In the listing below, count the lines containing the string "will". Reply with that number only.

· · · · · · ·

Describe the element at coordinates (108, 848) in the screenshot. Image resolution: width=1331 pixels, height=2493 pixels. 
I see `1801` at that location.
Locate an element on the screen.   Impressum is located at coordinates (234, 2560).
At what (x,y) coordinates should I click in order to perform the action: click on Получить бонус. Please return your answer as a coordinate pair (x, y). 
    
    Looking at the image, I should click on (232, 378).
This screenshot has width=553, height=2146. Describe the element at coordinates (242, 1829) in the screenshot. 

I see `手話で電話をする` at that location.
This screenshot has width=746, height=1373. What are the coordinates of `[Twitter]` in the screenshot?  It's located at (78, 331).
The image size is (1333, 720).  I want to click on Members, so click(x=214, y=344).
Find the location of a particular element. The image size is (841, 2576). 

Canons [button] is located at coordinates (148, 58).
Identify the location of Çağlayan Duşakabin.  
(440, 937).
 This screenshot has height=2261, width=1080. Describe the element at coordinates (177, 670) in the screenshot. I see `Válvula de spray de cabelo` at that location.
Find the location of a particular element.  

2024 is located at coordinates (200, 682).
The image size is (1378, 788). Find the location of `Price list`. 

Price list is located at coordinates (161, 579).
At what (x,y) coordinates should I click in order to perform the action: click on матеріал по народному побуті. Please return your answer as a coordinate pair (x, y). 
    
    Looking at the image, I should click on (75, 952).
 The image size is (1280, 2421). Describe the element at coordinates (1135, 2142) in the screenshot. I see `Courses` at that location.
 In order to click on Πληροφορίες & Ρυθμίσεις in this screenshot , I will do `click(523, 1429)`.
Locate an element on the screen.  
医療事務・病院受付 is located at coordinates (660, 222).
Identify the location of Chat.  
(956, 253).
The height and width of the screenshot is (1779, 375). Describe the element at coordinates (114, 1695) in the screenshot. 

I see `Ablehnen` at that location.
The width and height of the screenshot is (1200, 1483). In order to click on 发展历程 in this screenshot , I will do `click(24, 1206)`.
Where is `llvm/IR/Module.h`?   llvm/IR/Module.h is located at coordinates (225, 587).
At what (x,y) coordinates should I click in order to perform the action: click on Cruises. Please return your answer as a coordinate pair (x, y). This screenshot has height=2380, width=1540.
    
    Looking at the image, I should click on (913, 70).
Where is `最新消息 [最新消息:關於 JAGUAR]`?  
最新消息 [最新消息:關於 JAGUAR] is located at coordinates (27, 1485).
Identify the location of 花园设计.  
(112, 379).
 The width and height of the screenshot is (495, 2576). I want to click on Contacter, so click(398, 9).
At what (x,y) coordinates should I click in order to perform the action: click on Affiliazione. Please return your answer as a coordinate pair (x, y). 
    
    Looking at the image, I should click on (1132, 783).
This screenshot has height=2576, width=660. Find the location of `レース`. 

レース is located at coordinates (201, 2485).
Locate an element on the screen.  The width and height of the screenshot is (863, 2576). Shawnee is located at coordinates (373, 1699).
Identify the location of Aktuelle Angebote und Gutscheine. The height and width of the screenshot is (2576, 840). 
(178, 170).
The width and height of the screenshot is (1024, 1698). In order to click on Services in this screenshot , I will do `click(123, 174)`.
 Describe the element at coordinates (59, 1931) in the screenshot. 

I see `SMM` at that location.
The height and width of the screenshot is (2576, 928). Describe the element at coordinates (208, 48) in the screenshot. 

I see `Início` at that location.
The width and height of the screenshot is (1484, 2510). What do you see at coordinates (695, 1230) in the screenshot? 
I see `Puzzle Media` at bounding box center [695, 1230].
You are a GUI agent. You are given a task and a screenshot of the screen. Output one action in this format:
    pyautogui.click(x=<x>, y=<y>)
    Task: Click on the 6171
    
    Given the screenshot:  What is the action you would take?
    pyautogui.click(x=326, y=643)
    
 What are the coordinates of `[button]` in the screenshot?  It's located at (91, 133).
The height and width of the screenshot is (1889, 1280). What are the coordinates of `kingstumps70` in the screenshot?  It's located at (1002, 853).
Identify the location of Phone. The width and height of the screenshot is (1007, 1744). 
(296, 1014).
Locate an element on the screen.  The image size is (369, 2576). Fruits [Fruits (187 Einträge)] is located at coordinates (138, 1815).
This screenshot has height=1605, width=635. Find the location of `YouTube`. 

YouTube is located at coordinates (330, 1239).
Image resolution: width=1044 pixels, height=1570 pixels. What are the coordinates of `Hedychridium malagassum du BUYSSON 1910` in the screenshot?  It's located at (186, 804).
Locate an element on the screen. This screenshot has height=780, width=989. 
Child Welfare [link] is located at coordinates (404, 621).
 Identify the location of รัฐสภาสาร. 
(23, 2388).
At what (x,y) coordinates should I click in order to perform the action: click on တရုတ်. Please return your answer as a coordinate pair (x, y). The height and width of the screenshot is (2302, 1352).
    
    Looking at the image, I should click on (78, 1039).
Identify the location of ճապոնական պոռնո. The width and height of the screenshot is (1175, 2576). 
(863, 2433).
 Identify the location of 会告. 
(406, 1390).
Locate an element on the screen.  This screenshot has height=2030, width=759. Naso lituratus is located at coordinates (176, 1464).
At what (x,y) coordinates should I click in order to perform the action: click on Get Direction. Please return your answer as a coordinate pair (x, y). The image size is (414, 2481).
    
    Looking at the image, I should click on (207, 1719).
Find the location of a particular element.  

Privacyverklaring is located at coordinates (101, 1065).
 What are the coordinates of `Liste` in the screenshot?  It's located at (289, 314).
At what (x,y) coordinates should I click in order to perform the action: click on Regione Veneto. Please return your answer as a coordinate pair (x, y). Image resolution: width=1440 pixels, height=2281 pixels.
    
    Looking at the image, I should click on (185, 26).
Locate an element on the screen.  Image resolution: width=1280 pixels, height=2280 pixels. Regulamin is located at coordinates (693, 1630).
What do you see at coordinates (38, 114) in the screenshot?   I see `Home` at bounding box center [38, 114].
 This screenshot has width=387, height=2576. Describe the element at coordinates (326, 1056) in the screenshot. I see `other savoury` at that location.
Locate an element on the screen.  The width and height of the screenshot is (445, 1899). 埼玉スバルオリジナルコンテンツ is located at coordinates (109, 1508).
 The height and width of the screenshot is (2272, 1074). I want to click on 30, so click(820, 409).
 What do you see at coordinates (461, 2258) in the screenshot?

· · · · · · ·

▸ **The answer**
3